This error is a bit worrysome. Have you ever seen a similar 'drive access' error occurred using this 1TB SSD, or does it only occurred when using Macrium Reflect?

.........only with Macrium, but maybe as alluded to by thedemon, this could be tied into why the system won't boot off AHCI, even with just the SSD, I've been trying to problem solve on my own , fwiw too, and it seems one CAN change a registry entry to "override" an AHCI error, but am a bit scared to do it that way:

QUOTE:

-----------SNIP

In that case, look for this in the registry instead in Windows 8.

HKEY_LOCAL_MACHINE\SYSTEM\CurrentControlSet\Services\storahci\StartOverride

Change the 0 DWORD value from 3 to 0.

Reboot, and change your SATA controller to AHCI in BIOS.

You will boot into Windows with AHCI drivers.

---------SNIP

It may be an issue with how Macrium Reflect accesses the drive.
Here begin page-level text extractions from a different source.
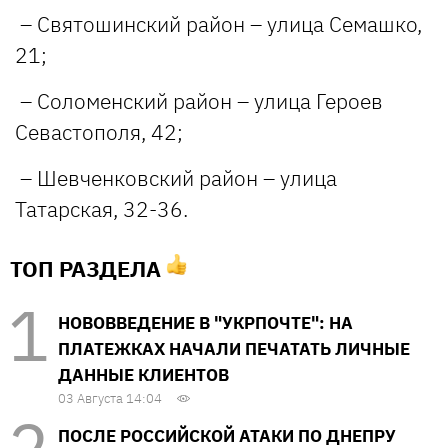
– Святошинский район – улица Семашко,
21;
– Соломенский район – улица Героев
Севастополя, 42;
– Шевченковский район – улица
Татарская, 32-36.
ТОП РАЗДЕЛА
НОВОВВЕДЕНИЕ В "УКРПОЧТЕ": НА
ПЛАТЕЖКАХ НАЧАЛИ ПЕЧАТАТЬ ЛИЧНЫЕ
ДАННЫЕ КЛИЕНТОВ
03 Августа 14:04
ПОСЛЕ РОССИЙСКОЙ АТАКИ ПО ДНЕПРУ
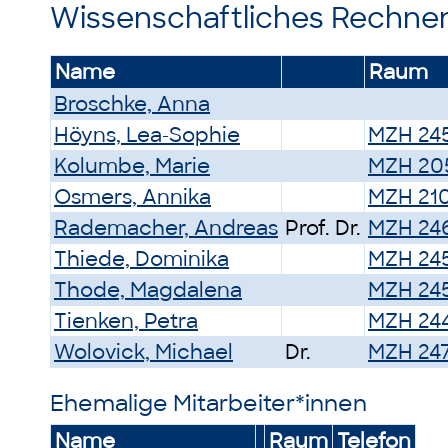
Wissenschaftliches Rechne
Name
Raum
Broschke, Anna
Höyns, Lea-Sophie
MZH 24
Kolumbe, Marie
MZH 20
Osmers, Annika
MZH 21
Rademacher, Andreas
Prof. Dr.
MZH 24
Thiede, Dominika
MZH 24
Thode, Magdalena
MZH 24
Tienken, Petra
MZH 24
Wolovick, Michael
Dr.
MZH 24
Ehemalige Mitarbeiter*innen
Name
Raum
Telefon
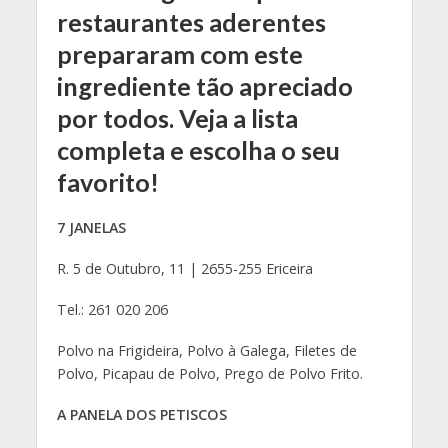
restaurantes aderentes
prepararam com este
ingrediente tão apreciado
por todos. Veja a lista
completa e escolha o seu
favorito!
7 JANELAS
R. 5 de Outubro, 11 | 2655-255 Ericeira
Tel.: 261 020 206
Polvo na Frigideira, Polvo à Galega, Filetes de
Polvo, Picapau de Polvo, Prego de Polvo Frito.
A PANELA DOS PETISCOS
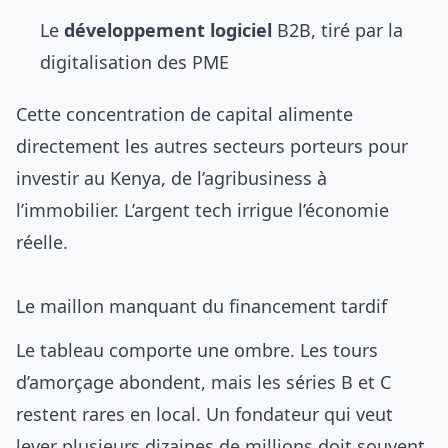
Le
développement logiciel
B2B, tiré par la
digitalisation des PME
Cette concentration de capital alimente
directement les autres
secteurs porteurs pour
investir au Kenya
, de l’agribusiness à
l’immobilier. L’argent tech irrigue l’économie
réelle.
Le maillon manquant du financement tardif
Le tableau comporte une ombre. Les tours
d’amorçage abondent, mais les séries B et C
restent rares en local. Un fondateur qui veut
lever plusieurs dizaines de millions doit souvent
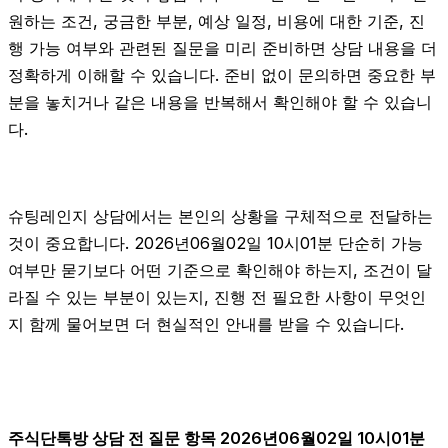
원하는 조건, 궁금한 부분, 예상 일정, 비용에 대한 기준, 진
행 가능 여부와 관련된 질문을 미리 준비하면 상담 내용을 더
정확하게 이해할 수 있습니다. 준비 없이 문의하면 중요한 부
분을 놓치거나 같은 내용을 반복해서 확인해야 할 수 있습니
다.
슈팅레인지 상담에서는 본인의 상황을 구체적으로 전달하는
것이 중요합니다. 2026년06월02일 10시01분 단순히 가능
여부만 묻기보다 어떤 기준으로 확인해야 하는지, 조건이 달
라질 수 있는 부분이 있는지, 진행 전 필요한 사항이 무엇인
지 함께 물어보면 더 현실적인 안내를 받을 수 있습니다.
주식단톡방 상담 전 질문 항목 2026년06월02일 10시01분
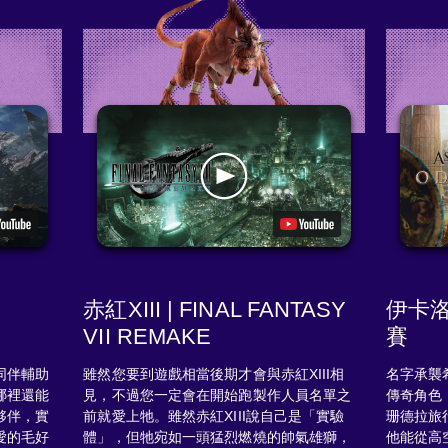
赤紅XIII | FINAL FANTASY
伊卡洛
VII REMAKE
賽
同伴輔助
雖然您要到遊戲相當後期才會與赤紅XIII相
名字承襲
哪裡還能
見，不過您一定會在開始跑製作人員名單之
傳奇角色
夥伴，實
前就愛上牠。雖然赤紅XIII說自己是「實驗
珊德拉旅
愛的毛好
體」，但牠宛如一頭猛烈燃燒的帥氣雄獅，
他能從高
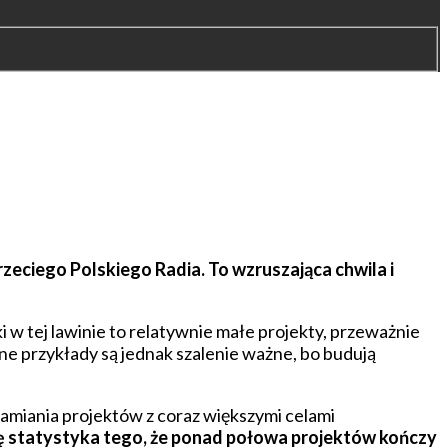
zeciego Polskiego Radia. To wzruszająca chwila i
w tej lawinie to relatywnie małe projekty, przeważnie
e przykłady są jednak szalenie ważne, bo budują
amiania projektów z coraz większymi celami
ię statystyka tego, że ponad połowa projektów kończy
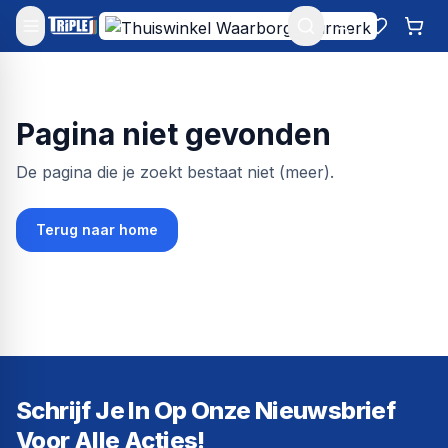
Mijn account
Favoriet
Win
Pagina niet gevonden
De pagina die je zoekt bestaat niet (meer).
Terug naar home
Schrijf Je In Op Onze Nieuwsbrief
Voor Alle Acties!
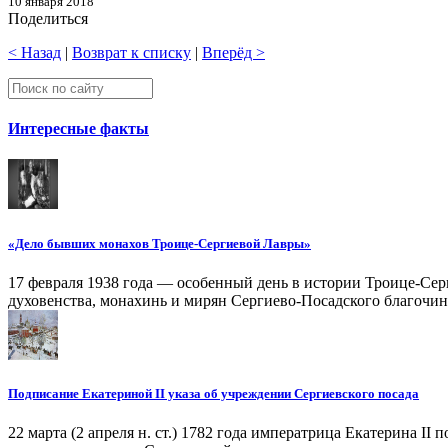
10 января 2018
Поделиться
< Назад
|
Возврат к списку
|
Вперёд >
Интересные факты
«Дело бывших монахов Троице-Сергиевой Лавры»
17 февраля 1938 года — особенный день в истории Троице-Серг
духовенства, монахинь и мирян Сергиево-Посадского благочин
Подписание Екатериной II указа об учреждении Сергиевского посада
22 марта (2 апреля н. ст.) 1782 года императрица Екатерина I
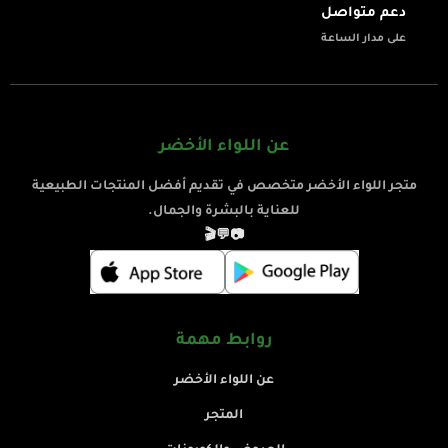
دعم متواصل
على مدار الساعة
عن اللواء الأخضر
متجر اللواء الأخضر متخصص في تقديم أفضل المنتجات الطبيعية
للعناية بالبشرة والجمال.
🎬
💬
📷
روابط مهمة
عن اللواء الأخضر
المتجر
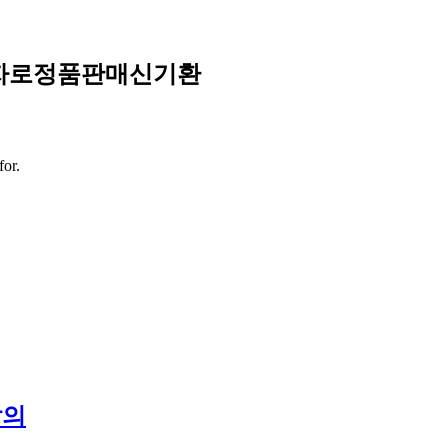
마운자로정품판매신기환
for.
발의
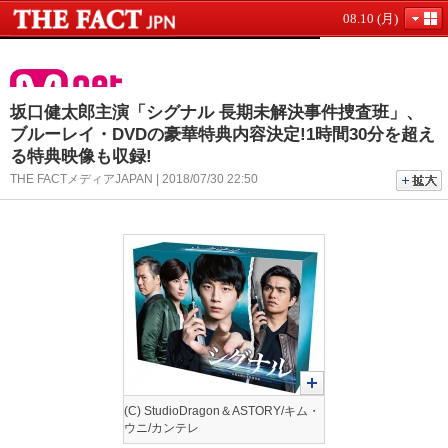
08.10 (月)
坂口健太郎主演「シグナル 長期未解決事件捜査班」、
ブルーレイ・DVDの豪華特典内容決定!1時間30分を超え
る特典映像も収録!
THE FACTメディアJAPAN | 2018/07/30 22:50
(C) StudioDragon＆ASTORY/キム・
ウニ/カンテレ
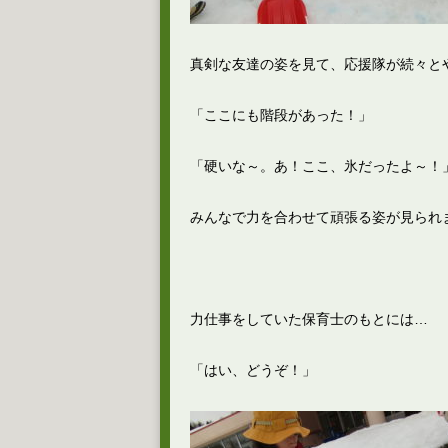
真剣な友達の姿を見て、応援隊が続々と
「ここにも階段があった！」
「硬いな～。あ！ここ、氷だったよ～！
みんなで力を合わせて頑張る姿が見られ
力仕事をしていた保育士のもとには…
「はい、どうぞ！」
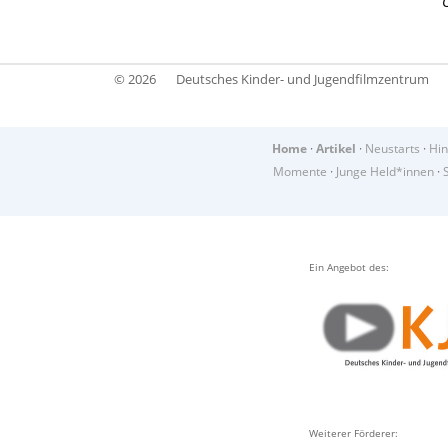
© 2026
Deutsches Kinder- und Jugendfilmzentrum
Home
·
Artikel
·
Neustarts
·
Hin
Momente
·
Junge Held*innen
·
Ein Angebot des:
Weiterer Förderer:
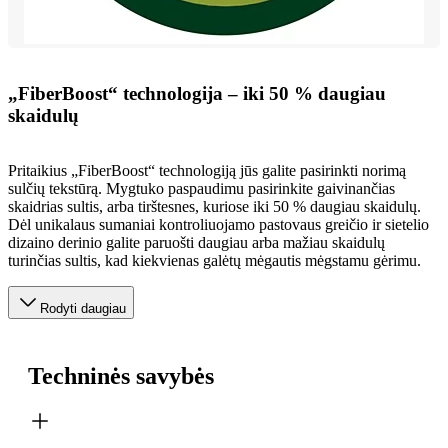
„FiberBoost“ technologija – iki 50 % daugiau
skaidulų
Pritaikius „FiberBoost“ technologiją jūs galite pasirinkti norimą
sulčių tekstūrą. Mygtuko paspaudimu pasirinkite gaivinančias
skaidrias sultis, arba tirštesnes, kuriose iki 50 % daugiau skaidulų.
Dėl unikalaus sumaniai kontroliuojamo pastovaus greičio ir sietelio
dizaino derinio galite paruošti daugiau arba mažiau skaidulų
turinčias sultis, kad kiekvienas galėtų mėgautis mėgstamu gėrimu.
Rodyti daugiau
Techninės savybės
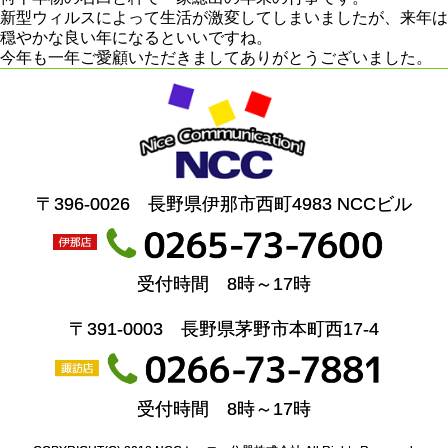
新型ウィルスによって生活が激変してしまいましたが、来年は
穏やかな良い年になるといいですね。
今年も一年ご愛顧いただきましてありがとうございました。
〒396-0026 長野県伊那市西町4983 NCCビル
受付時間 8時～17時
〒391-0003 長野県茅野市本町西17-4
受付時間 8時～17時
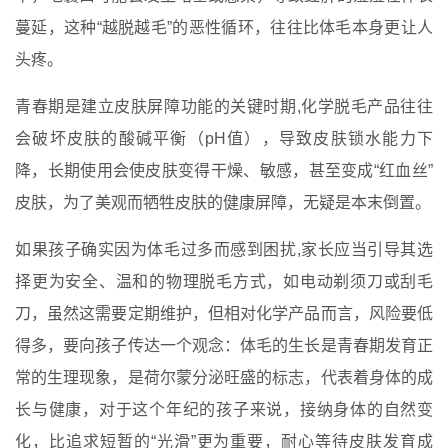
蔓延，这种“越脱越毛”的恶性循环，往往比体毛本身更让人
头疼。
青春期是建立皮肤屏障功能的关键时期,化学脱毛产品往往
会破坏皮肤的酸碱平衡（pH值），导致皮肤锁水能力下
降，长期使用会使皮肤变得干燥、敏感，甚至变成“红血丝”
皮肤，为了美观而牺牲皮肤的健康屏障，无疑是本末倒置。
如果孩子确实因为体毛过多而感到困扰,家长应当引导其选
择更为安全、温和的物理脱毛方式，如电动剃须刀或刮毛
刀，虽然这需要定期维护，但相对化学产品而言，风险要低
得多，要向孩子传达一个观念：体毛的生长是青春期发育正
常的生理现象，是荷尔蒙分泌旺盛的标志，代表着身体的成
长与健康，对于这个年纪的孩子来说，接纳身体的自然变
化，比追求短暂的“光滑”更为重要，耐心等待皮肤发育成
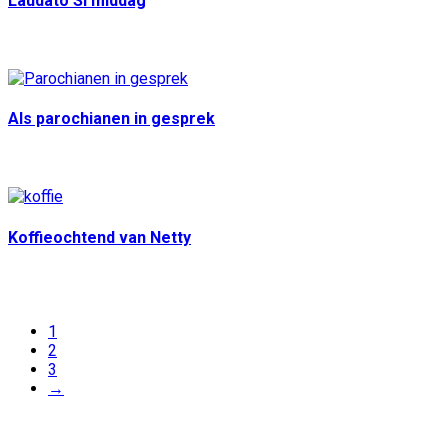
Laudato Sí middag
5 sep
13:30
Als parochianen in gesprek
10 sep
10:30
Koffieochtend van Netty
15 sep
10:00
1
2
3
→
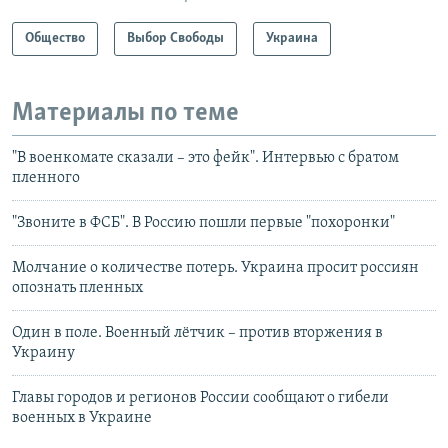
Общество
Выбор Свободы
Украина
Материалы по теме
"В военкомате сказали – это фейк". Интервью с братом
пленного
"Звоните в ФСБ". В Россию пошли первые "похоронки"
Молчание о количестве потерь. Украина просит россиян
опознать пленных
Один в поле. Военный лётчик – против вторжения в
Украину
Главы городов и регионов России сообщают о гибели
военных в Украине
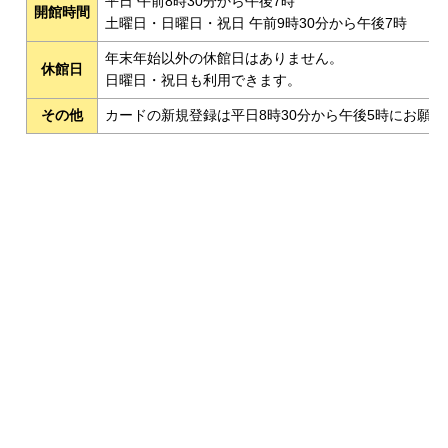
平日 午前8時30分から午後7時
開館時間
土曜日・日曜日・祝日 午前9時30分から午後7時
年末年始以外の休館日はありません。
休館日
日曜日・祝日も利用できます。
その他
カードの新規登録は平日8時30分から午後5時にお願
It may be necessary to utilize some other 'drive clone' program/process to complete the transfer.

.......maybe so, but since I am unable to connect both the SSD and HDD simultaneously, I don't see a way, I actually put the HDD in an enclosure, and plugged it into USB , however, I seem a bit cursed in all this , as though win10 didn't show it as a drive letter, in hindsight maybe I should have looked in "disk management" to see if it was there...if I didn't.

<...>

My 1st choice would be to directly clone the SSD back to the DISK drive, but since that is failing I'm trying to work around, by writing an image to a 1TB USB HD, however, it is running out of space, so what I don't know is how much space is required for an image to be written, as the SSD is also 1TB, though it has 2-3 partitions.

I am also unclear if this approach will even work, where, I write the SSD image to the USB HD, unplug the SSD, plug in the DISK HD , and boot off DVD and restore the image via USB to the DISK HD

If your SSD contains 3 partitions you need to be sure what each contains (C: D: System Reserved: ???)

From one of your posts, Macrium was detecting -- Hard Disk 1; NTFS; Size: 450.0 MB / 328.6 MB Used / 121.4 MB Free

So what are the other two partitions marked as? Is one a System Reserved or D: ??

It *should* be possible to have both the SSD and similar sized Hard Drive connected via SATA and do a direct "Clone" operation.

Otherwise you can use an alternate two-step method of creating a Drive "Image" to a third USB Drive, then using an alternate boot method to bring an OS up and access recovery tools to image the remaining Hard Drive into a bootable, functioning OS partition.

 

........if it is not necessary to fix the AHCI to get two HDs "seen" and be able to boot, then what would stop the problem in just SATA mode, and perhaps I just forget about trying to fix the AHCI ; I start to lose track of what happens when I'm in SATA mode with HDD, and SSD, I believe i get "unable to find boot device" and there is no issue with Bios boot order.

......please see my answer to thedemon on the SSD partitions and sizes , cheers

Posted

Since you have a drive enclosure, I would suggest pulling the SSD and placing it in that, install the HHD in the PC, set the BIOS back to normal setting, then either boot the enclosure or another Live/PE environment and try cloning again -- just make sure you're cloning in the DESIRED DIRECTION (Maybe remove all the partitions off the HDD before starting).

Note, other members on the board are experiencing issues with Magician running under Windows 10. Incompatible driver issues are causing problems.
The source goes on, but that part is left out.